A curiosity on her resume is Michelangelo Antonioni’s I Vinti/The Vanquished (1953), an anthology film about well-off youths in France, Italy and England who commit murders. Her final film roles were in the thriller I Start Counting (David Greene, 1969) with Jenny Agutter, and as the grandmother in The Virgin and the Gypsy (Christopher Miles, 1970), based on the novella of the same name by D.H. Lawrence.

Among her television performances, she appeared with Michael Hordern in the TV play Land of My Dreams (1965). One of her last major roles was as Aunt Ann in the BBC's The Forsyte Saga (1967). She also had a successful career in the radio, television and gramophone recordings.

Fay Compton was married four times. In 1911 she wed H.G. Pelissier. He died two years later, aged 39. Their son was British director Anthony Pelissier, whose most significant film was The Rocking Horse Winner (1951). His daughter was actress Tracy Reed. In 1914 Fay married actor and comedian Lauri de Frece, who happened to be Jerome Kern's best man at Kern's 1910 wedding. He died in 1921. In 1922 followed Leon Quartermaine, an actor who had appeared with her in Barrie's Quality Street in 1921. They divorced in 1942. Her final husband was actor Ralph Michael, real name Ralph Champion Shotter. They divorced in 1946.

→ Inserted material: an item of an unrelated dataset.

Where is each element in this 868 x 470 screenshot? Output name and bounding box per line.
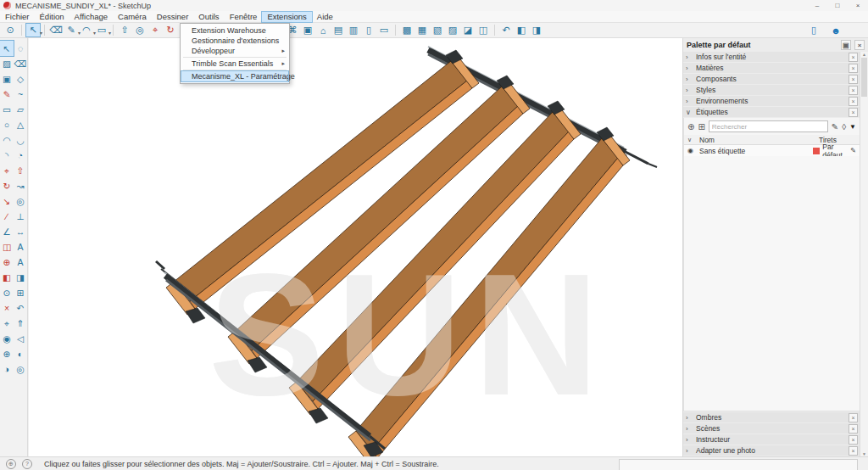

Fay Compton was awarded the CBE (Commander of the Order of the British Empire) in the 1975 Queen's Birthday Honours List for her services to drama. She died in 1978, in London, aged 84.

Fay Compton
British postcard by Rotary Photo London, no. S.38-4. Photo: Rita Martin.

Fay Compton
British postcard by Rotary Photo London, no. S.38-5. Photo: Rita Martin.